The experience that became “Tell Me Your Secrets” first took shape when Gonzalez was invited to submit a proposal for the P3Studio by the nonprofit Art Production Fund, which produces public art projects — and helped The Cosmopolitan develop and curate its artists-in-residence program.
The invitation came in the wake of a 16-screen video installation Gonzalez created in Times Square and additional video installations at the Standard hotels in Los Angeles and West Hollywood, he recalls.
“Tell Me Your Secrets” was “originally conceived for an art salon,” and produced by Contaminate to “work out how the technology and the music would mesh” and “see how the immersive experience could work,” Gonzalez says.
To create The Cosmopolitan’s version of “Tell Me Your Secrets,” Gonzalez and Vitale “built everything in New York,” Vitale notes, then rented a truck to transport everything to Las Vegas.
And Vitale designed the algorithm that translates the shared “secrets” into vibration patterns that not only form the project’s soundtrack but set off ripples in the fluid surrounding the pod-shaped pyramids, which “acts as a solid if you punch it,” he explains.
Those who find themselves inside those mirrored pyramids — artists and visitors — see “a broken image of yourself,” Gonzalez explains.
“But the longer you’re in the pyramid and you study your own reflection,” he adds, “it will morph into a collective truth.”
Or, as Gonzalez describes it, as “a multisensory immersive experience” — one that “will always change because of the human elements,” he adds. “The people in the pyramid are experiencing what we are experiencing.

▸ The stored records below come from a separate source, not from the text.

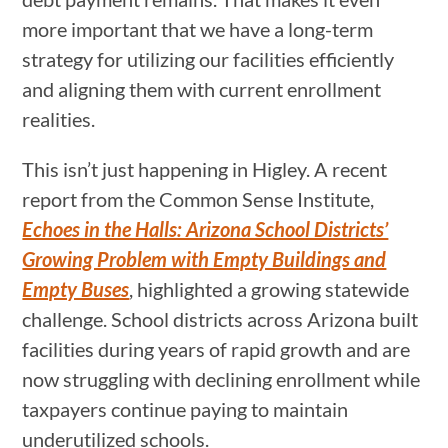
more important that we have a long-term
strategy for utilizing our facilities efficiently
and aligning them with current enrollment
realities.
This isn’t just happening in Higley. A recent
report from the Common Sense Institute,
Echoes in the Halls: Arizona School Districts’
Growing Problem with Empty Buildings and
Empty Buses
, highlighted a growing statewide
challenge. School districts across Arizona built
facilities during years of rapid growth and are
now struggling with declining enrollment while
taxpayers continue paying to maintain
underutilized schools.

We will go to that place with you — you are not alone.”
And because “the pyramid is not entirely closed,” Vitale adds, “there’s an invitation for a connection. People could reach out with their hands and touch and play with the fluid,” or “start a conversation with you.”
Which is exactly what happened during Gonzalez’s first night inside one of “Tell Me Your Secrets’ ” mirrored pyramids.
At first, it was “just a void — a sort of infinity of yourself. Then, before I knew it, someone would reach out,” the artist recalls, noting “the whole idea of active reciprocity within that physical dialogue. The human element is the key factor to all good art.”